From a child actor at MGM to his most famous role in "Quantum Code", including Lynch and Wenders, he left his mark on American cinema with his strangeness. He died Sunday at the age of 85.
Saturnine face, low gaze, wrinkle
d forehead and thick eyebrows: Dean Stockwell was a sure bet to inoculate his dose of fishy in any scene - with the probable climax of his out of nowhere playback of In Dreams by Roy Orbison in David Lynch's Blue Velvet (1986). Gangster diva palot and makeup, he melted Dennis Hopper. This supporting role of the 80s and 90s had also appeared with Wim Wenders or during the five seasons of the series Code Quantum (1989-1993), tree hiding the forest of a long Hollywood career, started at the age of 9 years. . Because the one who played the son of a demon in Horror at will (1970, lukewarm adaptation of Lovecraft) was the mouth of an angel of a child actor, propelled by his parents themselves actors (in the family post-synchro department, not necessarily distant from Lynch, his father Harry was the voice of Prince Charming in Disney's Snow White and the Seven Dwarfs in 1937).
Make oneself cry
Dean Stockwell was taken under contract by MGM and made his debut alongside Frank Sinatra and Gene Kelly in the musical Stopover in Hollywood (1945). Little Dean's specialty is lacrimal: his ritual question before making a film was "should I cry there?" and often it is. He doesn't really like it, nor the job. On Elia Kazan's Invisible Wall (1947), the filmmaker uses the Actors Studio method to bring tears to the young Stockwell. “Think of a dying puppy,” he told her. The child prefers, once the filmmaker has his back turned, to irritate his eyes to make him cry. His most notable role from this period is that of Joseph Losey's Boy with Green Hair (1948), a parable of racism and intolerance where Stockwell therefore has green hair - not a dye, but an expensive wig made from hair. of French women. It’s one of the few positive experiences for young Stockwell, especially because he feels like he’s making an important film.

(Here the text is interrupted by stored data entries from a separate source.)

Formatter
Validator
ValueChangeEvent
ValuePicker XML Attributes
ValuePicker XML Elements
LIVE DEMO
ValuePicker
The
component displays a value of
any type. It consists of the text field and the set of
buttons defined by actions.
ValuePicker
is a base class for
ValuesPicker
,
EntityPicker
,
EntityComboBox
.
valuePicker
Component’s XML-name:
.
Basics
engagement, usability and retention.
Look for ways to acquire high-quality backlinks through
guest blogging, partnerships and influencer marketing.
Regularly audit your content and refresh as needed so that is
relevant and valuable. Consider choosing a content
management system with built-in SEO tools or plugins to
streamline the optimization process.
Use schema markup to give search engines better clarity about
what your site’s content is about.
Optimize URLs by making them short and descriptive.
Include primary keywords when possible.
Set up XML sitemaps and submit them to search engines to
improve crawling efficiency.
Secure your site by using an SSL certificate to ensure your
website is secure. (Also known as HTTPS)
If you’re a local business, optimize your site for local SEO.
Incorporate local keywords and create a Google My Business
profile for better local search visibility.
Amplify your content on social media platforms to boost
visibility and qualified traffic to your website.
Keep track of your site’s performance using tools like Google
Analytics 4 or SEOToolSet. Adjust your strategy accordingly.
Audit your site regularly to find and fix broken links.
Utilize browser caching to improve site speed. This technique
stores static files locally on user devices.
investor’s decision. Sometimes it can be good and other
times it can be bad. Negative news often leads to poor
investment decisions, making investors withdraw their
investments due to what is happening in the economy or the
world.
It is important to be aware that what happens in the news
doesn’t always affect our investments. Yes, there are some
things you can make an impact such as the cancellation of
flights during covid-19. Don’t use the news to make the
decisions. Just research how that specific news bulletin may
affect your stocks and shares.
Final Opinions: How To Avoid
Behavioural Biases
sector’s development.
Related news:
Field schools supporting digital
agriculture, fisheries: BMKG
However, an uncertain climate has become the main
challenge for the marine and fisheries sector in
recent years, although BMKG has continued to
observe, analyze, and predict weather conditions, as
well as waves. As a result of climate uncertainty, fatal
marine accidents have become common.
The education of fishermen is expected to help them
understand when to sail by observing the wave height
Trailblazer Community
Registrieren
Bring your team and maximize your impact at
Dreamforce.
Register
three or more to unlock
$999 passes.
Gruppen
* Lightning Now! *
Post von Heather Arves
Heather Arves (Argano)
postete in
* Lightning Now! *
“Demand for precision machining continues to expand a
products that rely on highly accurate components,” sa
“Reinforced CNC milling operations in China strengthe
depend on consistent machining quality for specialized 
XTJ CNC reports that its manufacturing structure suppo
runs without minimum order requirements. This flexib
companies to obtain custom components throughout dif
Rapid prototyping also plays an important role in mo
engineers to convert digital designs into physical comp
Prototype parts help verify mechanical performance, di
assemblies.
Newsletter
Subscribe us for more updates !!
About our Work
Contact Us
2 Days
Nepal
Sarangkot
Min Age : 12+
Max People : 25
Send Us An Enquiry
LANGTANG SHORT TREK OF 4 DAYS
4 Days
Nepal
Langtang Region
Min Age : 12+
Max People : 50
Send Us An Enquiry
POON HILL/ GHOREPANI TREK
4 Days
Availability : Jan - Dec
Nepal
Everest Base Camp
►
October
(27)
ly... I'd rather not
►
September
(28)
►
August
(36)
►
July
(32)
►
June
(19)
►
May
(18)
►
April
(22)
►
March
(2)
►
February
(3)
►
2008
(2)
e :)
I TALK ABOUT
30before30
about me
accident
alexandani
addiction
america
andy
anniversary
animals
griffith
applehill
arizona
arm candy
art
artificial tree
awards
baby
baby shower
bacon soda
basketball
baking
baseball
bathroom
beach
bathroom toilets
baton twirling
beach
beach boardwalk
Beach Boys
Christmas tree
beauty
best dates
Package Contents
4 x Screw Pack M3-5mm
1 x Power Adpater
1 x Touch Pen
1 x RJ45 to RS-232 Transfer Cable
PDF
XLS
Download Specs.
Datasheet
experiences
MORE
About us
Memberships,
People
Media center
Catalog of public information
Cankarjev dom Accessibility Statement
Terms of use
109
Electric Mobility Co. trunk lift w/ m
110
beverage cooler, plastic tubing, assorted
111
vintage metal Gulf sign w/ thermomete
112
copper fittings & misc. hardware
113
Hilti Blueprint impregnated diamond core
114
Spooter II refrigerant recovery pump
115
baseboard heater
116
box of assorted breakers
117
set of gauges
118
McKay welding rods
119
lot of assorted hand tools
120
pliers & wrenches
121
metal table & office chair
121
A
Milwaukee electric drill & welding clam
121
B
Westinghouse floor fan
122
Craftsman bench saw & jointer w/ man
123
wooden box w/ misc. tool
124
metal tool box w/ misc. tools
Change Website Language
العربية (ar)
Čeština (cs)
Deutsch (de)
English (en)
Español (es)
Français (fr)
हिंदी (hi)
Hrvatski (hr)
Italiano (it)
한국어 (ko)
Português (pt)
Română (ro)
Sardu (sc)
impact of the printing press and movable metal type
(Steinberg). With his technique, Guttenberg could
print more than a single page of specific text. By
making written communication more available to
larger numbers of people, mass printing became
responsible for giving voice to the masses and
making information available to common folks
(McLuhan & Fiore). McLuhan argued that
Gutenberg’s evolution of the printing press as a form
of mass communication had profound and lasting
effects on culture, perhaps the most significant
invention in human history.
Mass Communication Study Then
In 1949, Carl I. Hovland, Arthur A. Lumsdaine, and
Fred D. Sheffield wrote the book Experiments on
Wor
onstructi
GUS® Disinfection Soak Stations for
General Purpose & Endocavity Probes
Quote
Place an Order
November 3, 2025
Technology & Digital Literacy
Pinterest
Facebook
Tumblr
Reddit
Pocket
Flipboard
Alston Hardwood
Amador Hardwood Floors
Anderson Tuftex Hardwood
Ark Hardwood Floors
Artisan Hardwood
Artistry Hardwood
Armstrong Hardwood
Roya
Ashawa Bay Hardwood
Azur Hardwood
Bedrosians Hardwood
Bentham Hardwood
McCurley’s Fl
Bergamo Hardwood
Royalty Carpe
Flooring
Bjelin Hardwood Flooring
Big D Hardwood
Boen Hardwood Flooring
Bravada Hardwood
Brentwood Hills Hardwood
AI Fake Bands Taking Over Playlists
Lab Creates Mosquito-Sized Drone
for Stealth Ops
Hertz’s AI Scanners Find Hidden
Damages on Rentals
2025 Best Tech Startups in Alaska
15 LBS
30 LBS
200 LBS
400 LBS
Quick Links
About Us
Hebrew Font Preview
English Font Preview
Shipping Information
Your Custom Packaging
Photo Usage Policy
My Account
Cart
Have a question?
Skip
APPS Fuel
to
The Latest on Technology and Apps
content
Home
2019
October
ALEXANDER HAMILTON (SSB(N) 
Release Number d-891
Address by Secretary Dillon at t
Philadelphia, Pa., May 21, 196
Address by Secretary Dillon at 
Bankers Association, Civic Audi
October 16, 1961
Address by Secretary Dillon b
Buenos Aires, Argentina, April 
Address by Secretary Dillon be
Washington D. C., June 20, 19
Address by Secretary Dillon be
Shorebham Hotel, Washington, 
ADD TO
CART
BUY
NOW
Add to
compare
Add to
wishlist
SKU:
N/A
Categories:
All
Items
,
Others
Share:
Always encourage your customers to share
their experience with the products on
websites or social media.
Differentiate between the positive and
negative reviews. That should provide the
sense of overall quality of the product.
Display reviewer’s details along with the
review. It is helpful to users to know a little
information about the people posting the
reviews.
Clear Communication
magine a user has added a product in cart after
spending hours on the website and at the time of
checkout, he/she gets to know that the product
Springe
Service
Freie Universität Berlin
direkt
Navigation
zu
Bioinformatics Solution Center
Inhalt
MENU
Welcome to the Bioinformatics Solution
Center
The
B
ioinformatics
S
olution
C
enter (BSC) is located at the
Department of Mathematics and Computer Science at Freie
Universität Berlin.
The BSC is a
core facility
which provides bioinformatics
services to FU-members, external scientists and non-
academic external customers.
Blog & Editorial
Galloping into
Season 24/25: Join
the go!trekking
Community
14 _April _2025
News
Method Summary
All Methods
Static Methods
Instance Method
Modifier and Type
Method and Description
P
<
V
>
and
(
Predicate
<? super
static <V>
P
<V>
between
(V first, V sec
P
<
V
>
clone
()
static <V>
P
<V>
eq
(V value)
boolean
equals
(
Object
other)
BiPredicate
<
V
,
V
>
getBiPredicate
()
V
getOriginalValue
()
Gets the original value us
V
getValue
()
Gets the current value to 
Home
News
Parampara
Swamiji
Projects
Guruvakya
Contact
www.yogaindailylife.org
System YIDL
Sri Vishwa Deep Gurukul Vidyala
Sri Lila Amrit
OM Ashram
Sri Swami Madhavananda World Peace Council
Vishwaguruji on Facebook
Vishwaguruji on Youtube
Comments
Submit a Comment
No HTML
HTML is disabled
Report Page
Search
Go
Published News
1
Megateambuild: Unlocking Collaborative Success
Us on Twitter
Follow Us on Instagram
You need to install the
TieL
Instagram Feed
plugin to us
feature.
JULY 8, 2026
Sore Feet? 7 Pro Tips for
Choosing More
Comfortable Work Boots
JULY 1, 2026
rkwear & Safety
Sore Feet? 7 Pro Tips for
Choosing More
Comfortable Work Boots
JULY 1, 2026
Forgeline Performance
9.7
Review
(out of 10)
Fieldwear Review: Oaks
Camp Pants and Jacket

He took a break in 1952 to concentrate on his studies, dropped out of Berkeley University after a year because he was unhappy, escaped military service and the Korean War (he took drugs before going for the medical examination) and wanders through seasonal jobs (harvesting fruit, planting railroad tracks). He ended up resuming shootings for small and big screen relentlessly, including The Greatness of Forgiveness (1961), an anti-militarist episode of the Fourth Dimension and among the most personal of its creator Rod Serling. He played a sociopathic assassin in Richard Fleischer's Le Génie du Mal (1959), in competition at Cannes, where he won a performance prize shared with Orson Welles.
- Hologram
After a break in the mid-1960s to immerse himself in the counter-culture (sex, meditation and drugs), alongside Neil Young in particular, Stockwell returned to work with the most salient film The Last Movie (1971) by Dennis Hopper. where he plays a different kind of "child": Billy the Kid. His first meeting with David Lynch was devilishly Lynchian, just before joining the cast of Dune (1984): “I call him on the phone and the first thing he says to me is' I would like to apologize if I behaved strangely the very first time we saw each other but I thought you were dead ””: Lynch had mistaken him for another deceased child actor. For Wenders' Paris, Texas (1984), Stockwell was hired by his pal Harry Dean Stanton, convinced that the actor could play his brother. Seeing the rushes, Stockwell cries - this time, for real -, convinced that the film, future Palme d'Or, will be a disaster ("Harry told me that we looked like prisoners of war in the pictures" ). Hollywood offers him recognition with his only Oscar nomination, as a supporting role in the crime comedy Widow But Not Too Much (1988) by Jonathan Demme. His favorite role, according to him, as a suave mafia a little too clingy to Michelle Pfeiffer. Then, it will be mainly SF on TV (Stargate SG-1, Battlestar Galactica), with especially Quantum Code: he composed a libidinous, sarcastic soldier, with flashy vests and the eternal cigar (which he also wore in the life), best friend and guide of the hero who leaps from era to era and to whom he appeared like a hologram. Dean Stockwell passed away in his sleep on Sunday at the age of 85. In Dreams, we hope.